Dozens of celebrities fall for Instagram hoax

Key Points
  • The Instagram hoax falsely claims the social media site is changing its privacy policy and will make public all of users' photos, including deleted messages.
  • Energy Secretary Rick Perry fell victim to the scam, in addition to celebrities like Julia Roberts and Debra Messing, as well as musicians Usher and Pink.
  • Instagram flatly denied the hoax, saying: "There's no truth in this post."
Actress Taraji P. Henson attends the "Hidden Figures" New York special screening on December 10, 2016 in New York City.
Noam Galai | Getty Images

Instagram has been hit by a hoax that falsely claims the Facebook-owned social media site is making major changes to its terms of service.

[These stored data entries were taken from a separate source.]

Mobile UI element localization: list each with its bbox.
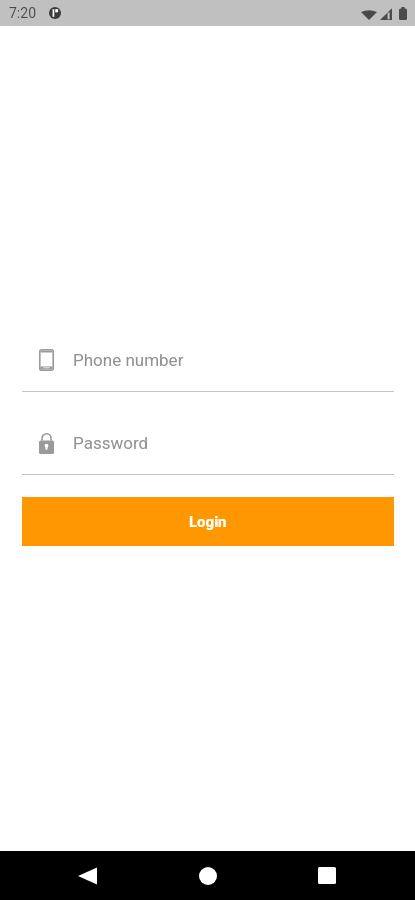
button[interactable]: Phone number [22,338,394,382]
other: Password [39,432,54,454]
other: Mobile signal [380,8,392,20]
button[interactable]: Password [22,421,394,465]
staticText: 7:20 [9,5,36,21]
other: Notification [49,7,61,19]
other: Battery [399,7,407,20]
staticText: Login [189,513,227,531]
other: Phone number [39,349,54,371]
staticText: Password [73,433,149,453]
button[interactable]: Home [178,851,238,900]
button[interactable]: Login [22,497,394,546]
staticText: Phone number [73,350,184,370]
button[interactable]: Back [57,851,117,900]
button[interactable]: Recent apps [297,851,357,900]
other: Wi-Fi [361,8,377,20]
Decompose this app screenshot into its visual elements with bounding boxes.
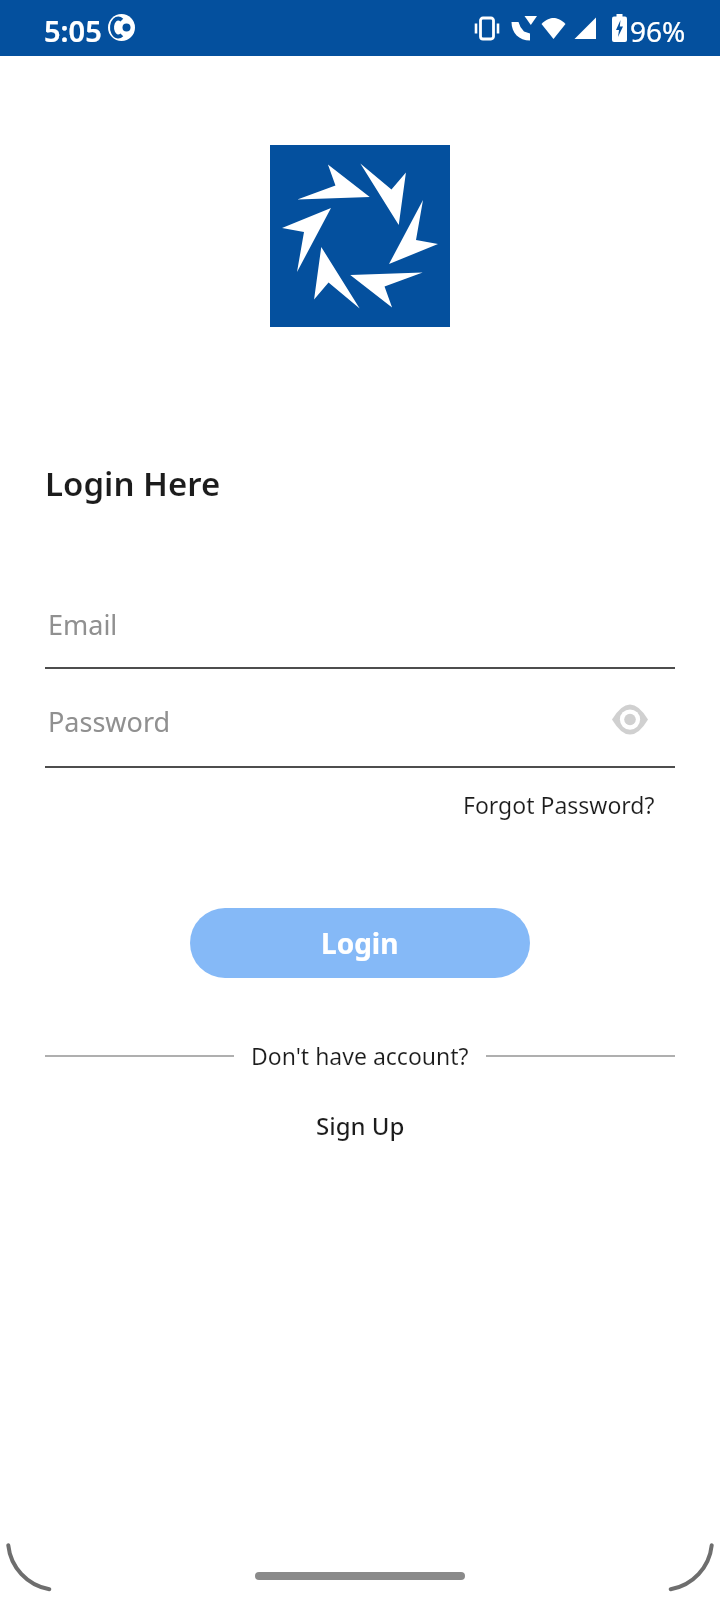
staticText: Login Here	[45, 461, 221, 506]
staticText: Don't have account?	[251, 1040, 469, 1071]
staticText: Login	[321, 924, 399, 962]
staticText: Email	[48, 606, 118, 643]
button[interactable]: Email	[45, 590, 675, 669]
staticText: 5:05	[44, 11, 102, 50]
button[interactable]	[612, 706, 648, 733]
button[interactable]: Sign Up	[316, 1109, 405, 1142]
staticText: 96%	[630, 12, 686, 50]
button[interactable]: Password	[45, 690, 675, 768]
button[interactable]: Login	[190, 908, 530, 978]
button[interactable]: Forgot Password?	[463, 789, 655, 820]
staticText: Password	[48, 703, 171, 740]
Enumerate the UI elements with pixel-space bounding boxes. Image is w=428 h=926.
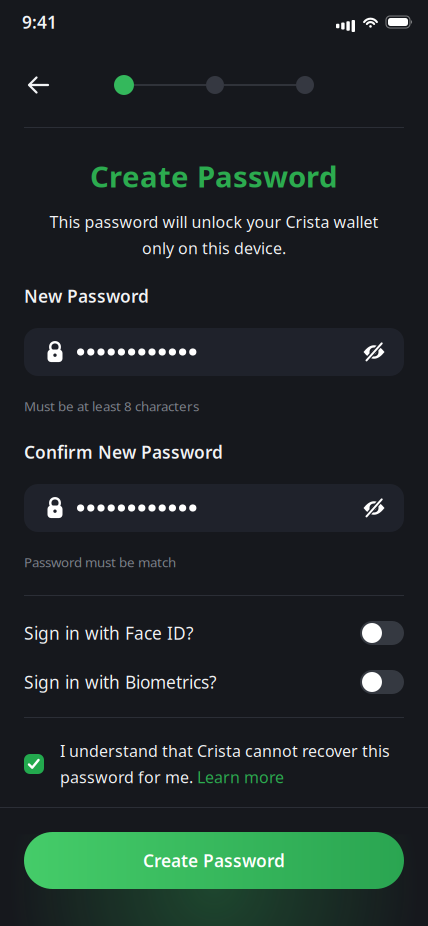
staticText: 9:41 [22,10,57,34]
button[interactable]: I understand that Crista cannot recover … [24,754,44,774]
staticText: Sign in with Biometrics? [24,670,217,694]
button[interactable]: Show password [363,499,404,517]
button[interactable]: Sign in with Biometrics [0,670,428,694]
staticText: Create Password [90,156,338,196]
staticText: Learn more [197,766,284,788]
staticText: Confirm New Password [24,440,223,464]
button[interactable]: Create Password [24,832,404,889]
staticText: I understand that Crista cannot recover … [60,740,390,762]
staticText: Password must be match [24,553,176,571]
button[interactable]: Show password [363,343,404,361]
staticText: Sign in with Face ID? [24,622,194,644]
button[interactable]: Learn more [197,766,284,788]
staticText: Create Password [143,849,285,872]
staticText: This password will unlock your Crista wa… [50,211,378,232]
staticText: only on this device. [142,238,286,259]
staticText: New Password [24,284,149,308]
button[interactable]: Back [0,76,49,94]
button[interactable]: Sign in with Face ID [0,621,428,645]
staticText: password for me. [60,766,197,788]
staticText: Must be at least 8 characters [24,397,199,415]
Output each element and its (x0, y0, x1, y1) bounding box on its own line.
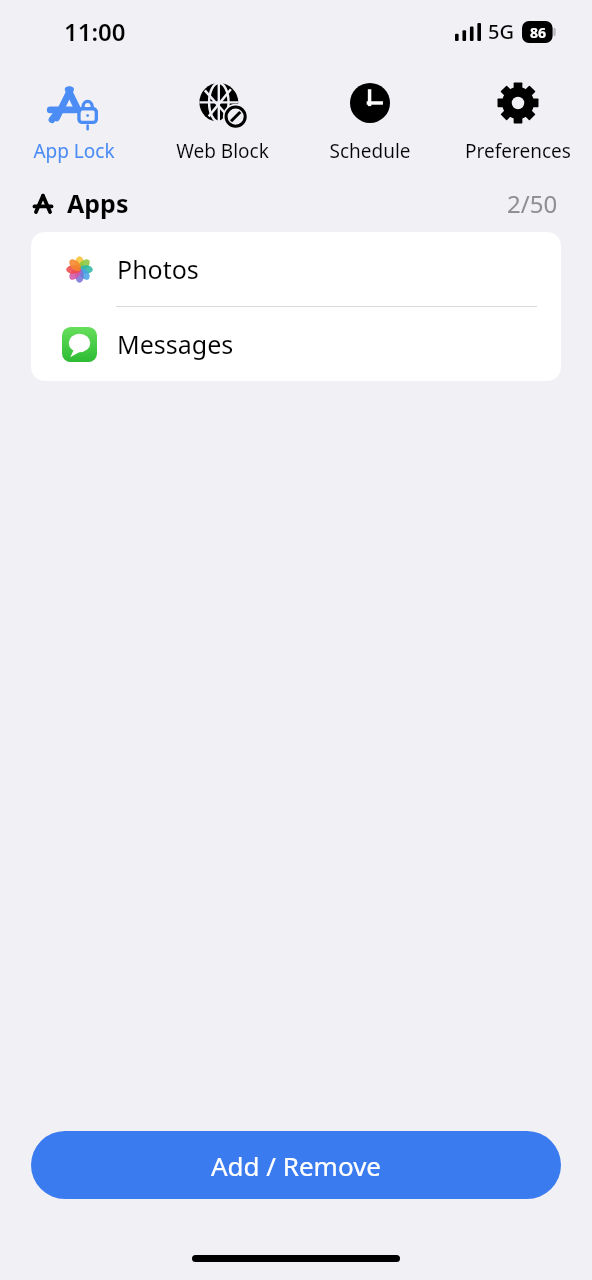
staticText: Schedule (329, 138, 411, 164)
button[interactable]: Web Block (148, 76, 296, 164)
button[interactable]: Preferences (444, 76, 592, 164)
staticText: 5G (488, 18, 514, 45)
button[interactable]: Schedule (296, 76, 444, 164)
staticText: App Lock (33, 138, 115, 164)
staticText: Messages (117, 327, 234, 361)
staticText: Add / Remove (211, 1148, 382, 1183)
button[interactable]: Add / Remove (31, 1131, 561, 1199)
button[interactable]: Messages (31, 307, 561, 381)
staticText: Preferences (465, 138, 571, 164)
staticText: 11:00 (64, 15, 126, 48)
staticText: Apps (67, 186, 129, 220)
button[interactable]: App Lock (0, 76, 148, 164)
button[interactable]: Photos (31, 232, 561, 307)
staticText: Photos (117, 252, 199, 286)
staticText: 2/50 (507, 187, 558, 220)
staticText: Web Block (176, 138, 269, 164)
staticText: 86 (530, 23, 547, 42)
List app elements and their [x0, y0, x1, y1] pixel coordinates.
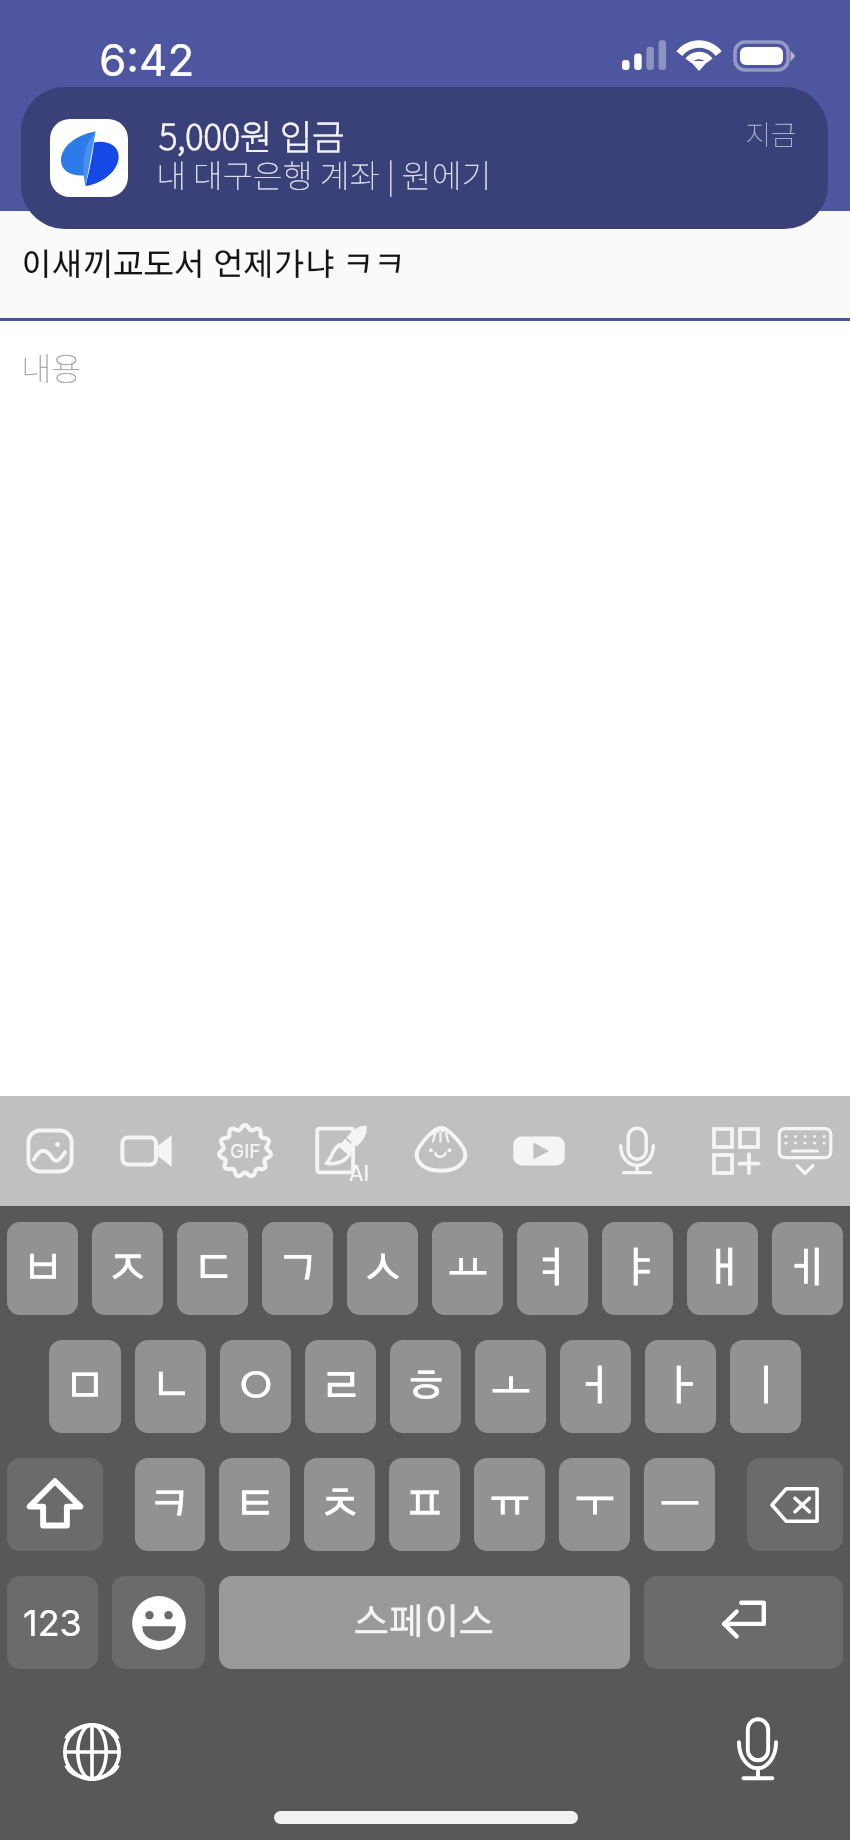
- staticText: ㅡ: [659, 1484, 701, 1526]
- button[interactable]: More apps: [693, 1108, 779, 1194]
- button[interactable]: ㅅ: [347, 1222, 418, 1315]
- button[interactable]: ㄱ: [262, 1222, 333, 1315]
- staticText: ㅋ: [149, 1484, 191, 1526]
- staticText: ㅍ: [404, 1484, 446, 1526]
- staticText: 5,000원 입금: [159, 109, 345, 160]
- staticText: GIF: [230, 1140, 261, 1163]
- staticText: ㅌ: [234, 1484, 276, 1526]
- button[interactable]: ㅑ: [602, 1222, 673, 1315]
- button[interactable]: ㅓ: [560, 1340, 631, 1433]
- staticText: ㅁ: [64, 1366, 106, 1408]
- staticText: ㅂ: [22, 1248, 64, 1290]
- button[interactable]: ㅠ: [474, 1458, 545, 1551]
- staticText: ㅐ: [702, 1248, 744, 1290]
- staticText: ㅣ: [745, 1366, 787, 1408]
- staticText: ㄴ: [150, 1366, 192, 1408]
- staticText: 6:42: [99, 33, 195, 86]
- staticText: ㅊ: [319, 1484, 361, 1526]
- staticText: ㅕ: [532, 1248, 574, 1290]
- staticText: AI: [349, 1161, 370, 1186]
- button[interactable]: AI drawing: [300, 1108, 386, 1194]
- staticText: 지금: [745, 113, 797, 154]
- button[interactable]: ㅍ: [389, 1458, 460, 1551]
- button[interactable]: ㅣ: [730, 1340, 801, 1433]
- staticText: ㅎ: [405, 1366, 447, 1408]
- button[interactable]: ㅕ: [517, 1222, 588, 1315]
- button[interactable]: Emoji: [112, 1576, 205, 1669]
- button[interactable]: ㄷ: [177, 1222, 248, 1315]
- button[interactable]: ㅈ: [92, 1222, 163, 1315]
- staticText: ㄱ: [277, 1248, 319, 1290]
- button[interactable]: 스페이스: [219, 1576, 630, 1669]
- staticText: ㅏ: [660, 1366, 702, 1408]
- button[interactable]: ㅇ: [220, 1340, 291, 1433]
- staticText: 내 대구은행 계좌 | 원에기: [156, 150, 492, 197]
- staticText: ㄷ: [192, 1248, 234, 1290]
- button[interactable]: Video: [104, 1108, 190, 1194]
- staticText: ㅔ: [787, 1248, 829, 1290]
- button[interactable]: ㄹ: [305, 1340, 376, 1433]
- button[interactable]: ㅛ: [432, 1222, 503, 1315]
- staticText: 123: [23, 1601, 82, 1645]
- staticText: ㅑ: [617, 1248, 659, 1290]
- button[interactable]: ㅊ: [304, 1458, 375, 1551]
- staticText: ㄹ: [320, 1366, 362, 1408]
- button[interactable]: GIF: [202, 1108, 288, 1194]
- button[interactable]: ㅏ: [645, 1340, 716, 1433]
- button[interactable]: ㅗ: [475, 1340, 546, 1433]
- staticText: ㅗ: [490, 1366, 532, 1408]
- staticText: ㅅ: [362, 1248, 404, 1290]
- staticText: ㅈ: [107, 1248, 149, 1290]
- button[interactable]: Shift: [7, 1458, 103, 1551]
- staticText: ㅜ: [574, 1484, 616, 1526]
- staticText: 스페이스: [354, 1605, 495, 1641]
- button[interactable]: 5,000원 입금: [21, 87, 828, 229]
- button[interactable]: ㄴ: [135, 1340, 206, 1433]
- button[interactable]: Change keyboard language: [49, 1709, 135, 1795]
- button[interactable]: Enter: [644, 1576, 843, 1669]
- button[interactable]: 123: [7, 1576, 98, 1669]
- button[interactable]: Sticker: [398, 1108, 484, 1194]
- staticText: ㅇ: [235, 1366, 277, 1408]
- staticText: ㅓ: [575, 1366, 617, 1408]
- staticText: 이새끼교도서 언제가냐 ㅋㅋ: [21, 250, 406, 282]
- staticText: 내용: [21, 343, 82, 391]
- button[interactable]: ㅐ: [687, 1222, 758, 1315]
- button[interactable]: YouTube: [496, 1108, 582, 1194]
- button[interactable]: ㅡ: [644, 1458, 715, 1551]
- button[interactable]: ㅁ: [49, 1340, 121, 1433]
- button[interactable]: ㅎ: [390, 1340, 461, 1433]
- button[interactable]: Backspace: [747, 1458, 843, 1551]
- button[interactable]: Photos: [7, 1108, 93, 1194]
- button[interactable]: Voice input: [714, 1707, 800, 1793]
- button[interactable]: ㅌ: [219, 1458, 290, 1551]
- staticText: ㅠ: [489, 1484, 531, 1526]
- button[interactable]: Keyboard settings: [762, 1108, 848, 1194]
- button[interactable]: ㅂ: [7, 1222, 78, 1315]
- button[interactable]: ㅋ: [135, 1458, 205, 1551]
- button[interactable]: ㅔ: [772, 1222, 843, 1315]
- button[interactable]: Voice input: [594, 1108, 680, 1194]
- staticText: ㅛ: [447, 1248, 489, 1290]
- button[interactable]: ㅜ: [559, 1458, 630, 1551]
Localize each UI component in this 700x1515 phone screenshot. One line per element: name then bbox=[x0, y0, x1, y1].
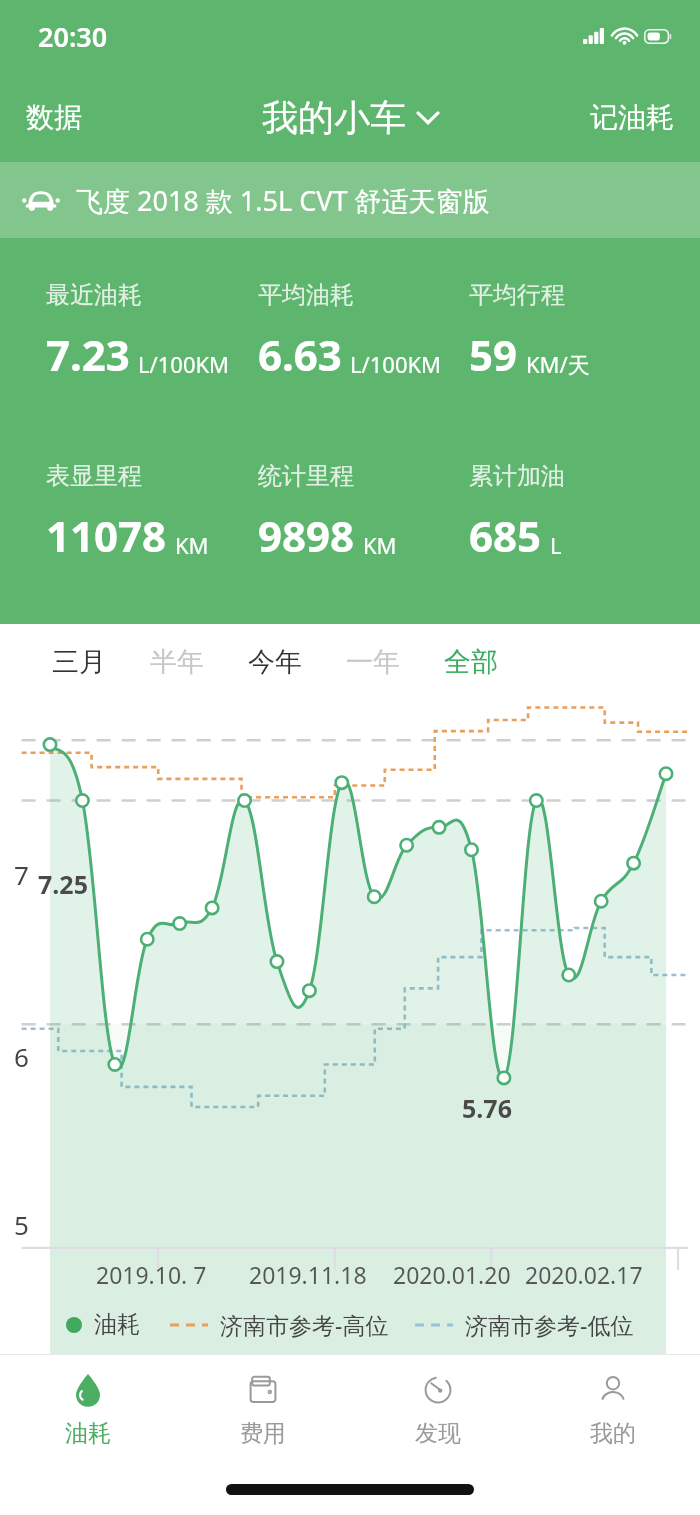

The widely circulated fake post warns Instagram is changing its privacy policy and will make public all of users' photos, including deleted messages. It also claims the site can "use" users' photos against them in court, and says users have to repost the image in order to prevent Instagram from taking action.

The hoax post went viral earlier this week, with Energy Secretary Rick Perry sharing the post on his Instagram and Twitter accounts. He later deleted the Instagram post after acknowledging in a comment that the image was fake.

Rick Perry tweet

The fake post continues to be shared by numerous celebrities and high-profile influencers, however, including actresses Julia Roberts, Debra Messing, and Taraji P. Henson, movie producer Judd Apatow, as well as musicians Pink, T.I., and Usher.

Instagram flatly denied the hoax, which has been circulated in similar forms on Facebook over the past several years.

"There's no truth in this post," said Facebook spokesperson Stephanie Otway.

Adam Mosseri, the head of Instagram, also called foul on the hoax in a post on his Instagram Stories.

"If you're seeing a meme claiming Instagram is changing its rules tomorrow, it's not true," he said.

In 2015, Facebook was forced to address a similar "privacy notice" scam making the rounds on its site. Like the Instagram hoax, the scam urged users to repost the photo to prevent Facebook from distributing users' photos, information or posts without their permission.

Facebook responded to the hoax in a 2012 post, saying: "There is a rumor circulating that Facebook is making a change related to ownership of users' information or the content they post to the site. This is false."

The privacy policy hoax has been shared numerous times, with cases being recorded as far back as 2009, according to internet rumor site Snopes.